2025-05-26 ミュンヘン大学(LMU)
<関連情報>
- https://www.lmu.de/en/newsroom/news-overview/news/nanophotonics-a-more-efficient-way-of-coupling-light-and-matter.html
- https://www.nature.com/articles/s41566-025-01675-4
原子層によるファンデルワールスヘテロ構造メタサーフェスの超薄型光学キャビティ構築 Atomic-layer assembly of ultrathin optical cavities in van der Waals heterostructure metasurfaces
Luca Sortino,Jonas Biechteler,Lucas Lafeta,Lucca Kühner,Achim Hartschuh,Leonardo de S. Menezes,Stefan A. Maier & Andreas Tittl
Nature Photonics Published:26 May 2025
DOI:https://doi.org/10.1038/s41566-025-01675-4
Abstract
Photonics has been revolutionized by advances in optical metasurfaces, unlocking design and engineering opportunities for flat optical components.

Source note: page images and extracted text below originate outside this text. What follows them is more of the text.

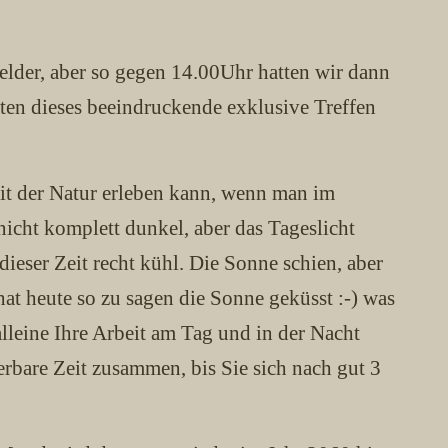
lder, aber so gegen 14.00Uhr hatten wir dann
ten dieses beeindruckende exklusive Treffen
it der Natur erleben kann, wenn man im
nicht komplett dunkel, aber das Tageslicht
dieser Zeit recht kühl. Die Sonne schien, aber
at heute so zu sagen die Sonne geküsst :-) was
alleine Ihre Arbeit am Tag und in der Nacht
erbare Zeit zusammen, bis Sie sich nach gut 3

Similarly, layered two-dimensional materials have enabled breakthroughs in physics via the deterministic assembly of vertical heterostructures, allowing precise control over the atomic composition of each layer. However, integrating these fields into a single system has remained challenging, limiting progress in atomic-scale optical cavities and metamaterials. Here we demonstrate the concept of van der Waals heterostructure metasurfaces, where ultrathin multilayer van der Waals material stacks are shaped into precisely engineered resonant nanostructures for enhancing light–matter interactions. By leveraging quasi-bound states in the continuum physics, we create intrinsic high-quality-factor resonances originating from WS2 monolayers encapsulated in hexagonal boron nitride at thicknesses below 130 nm, achieving room-temperature strong coupling and polaritonic photoluminescence emission. Furthermore, the metasurface-coupled exciton–polaritons exhibit strong nonlinearities, leading to a saturation of the strong-coupling regime at ultralow fluences of <1 nJ cm–2, three orders of magnitude lower than in previous two-dimensional-material-based cavity systems. Our approach monolithically integrates metasurfaces and van der Waals materials and can be extended to the vast library of existing two-dimensional materials, unlocking new avenues for ambient operation of ultrathin polaritonic devices with atomic-scale precision and control.